Sokola–tempat di mana anak-anak belajar–merupakan rumah panggung, dikelilingi air laut yang terjebak membentuk danau keruh, akibat proyek pembangunan di kawasan tersebut. Lokasi yang bagai jadi sentra anak-anak beraktivitas dan bermain ini, tak jauh dari Celebes Convention Center (CCC).
Kini, di deretan CCC juga berdiri pusat perbelanjaan nan megah (Phinisi Point Mall), hotel bintang lima (The Rinra Hotel), dan infrastruktur yang kontras dengan rumah-rumah warga di balik tembok sepanjang Jalan Metro Tanjung Bunga.

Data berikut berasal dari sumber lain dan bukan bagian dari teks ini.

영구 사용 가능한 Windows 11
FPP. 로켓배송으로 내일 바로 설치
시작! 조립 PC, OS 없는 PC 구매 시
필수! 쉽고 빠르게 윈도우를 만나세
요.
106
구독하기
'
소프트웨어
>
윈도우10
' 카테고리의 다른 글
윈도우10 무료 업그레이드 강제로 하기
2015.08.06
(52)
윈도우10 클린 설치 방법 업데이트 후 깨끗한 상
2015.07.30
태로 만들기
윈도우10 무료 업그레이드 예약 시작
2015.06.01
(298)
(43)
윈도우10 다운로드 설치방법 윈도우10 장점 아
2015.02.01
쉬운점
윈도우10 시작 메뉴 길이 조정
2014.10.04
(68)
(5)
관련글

Dahulu, kita masih bisa melihat rumah panggung kayu produksi Woloan, Tomohon, Sulawesi Utara, itu dari jalan raya. Terakhir, saat saya ke sana, posisi Sokola sudah bergeser, dan tak lagi berupa rumah panggung dari kayu.
Ingatan saya ini muncul setelah Dr. Sumarlin Rengko, dosen Fakultas Ilmu Budaya (FIB) Universitas Hasanuddin (Unhas), membagikan flyer diskusi Dari Hutan ke Huruf: Literasi sebagai Gerakan Pembebasan, yang diadakan Perpustakaan Unhas, Kamis, 6 November 2025.

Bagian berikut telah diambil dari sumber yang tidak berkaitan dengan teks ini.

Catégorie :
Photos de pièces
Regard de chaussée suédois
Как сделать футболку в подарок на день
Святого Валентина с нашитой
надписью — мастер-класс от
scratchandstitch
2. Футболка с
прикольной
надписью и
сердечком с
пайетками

Pada desainnya disertakan sampul buku “Sokola Rimba”, yang ditulis oleh Butet Manurung. Ditampilkan pula wajah Saur Marlina Manurung, begitu nama lengkap perempuan kelahiran 21 Februari 1972 ini. Aktivis sosial dan antropolog ini hadir sebagai pembicara.
Sokola Pesisir Mariso
Sebelum saya bercerita kenapa bisa bertemu dengan Butet Manurung, terlebih dahulu saya mau berbagi kisah tentang pengalaman menjadi relawan mandiri di Sokola–lembaga pendidikan alternatif bagi anak-anak yang lagi naik pamornya, kala itu. Aktivitas Sokola memang banyak diliput media massa, yang membuat saya mencari tahu tempatnya.
Rupanya, Susilawati (Susi), yang pernah bergabung di LBH-P2i (Lembaga Bantuan Hukum Pemberdayaan Perempuan Indonesia) juga ada di sini. Jadi mempermudah saya ketika datang berdiskusi dan ngobrol dengan Oceu Apristawijaya dan Fadilla Mutiarawati. Keduanya pasangan suami istri yang mengelola Sokola pesisir.
Nama “Sokola” yang ada di Mariso ini, sama dengan nama Sokola Rimba, yang didirikan oleh Butet Manurung di Bukit Dua Belas, Provinsi Jambi, Sumatra. “Sokola” dalam bahasa orang rimba, berarti sekolah.
Selain Sokola Rimba di Jambi dan Sokola pesisir di Mariso, Sokola juga memfasilitasi pendidikan alternatif di Flores Timur, Aceh Jaya, Bantul, Garut, Halmahera, dan Papua. Mereka juga pernah memberikan pembelajaran melalui pendidikan alternatif bagi masyarakat Suku Kajang, Bulukumba.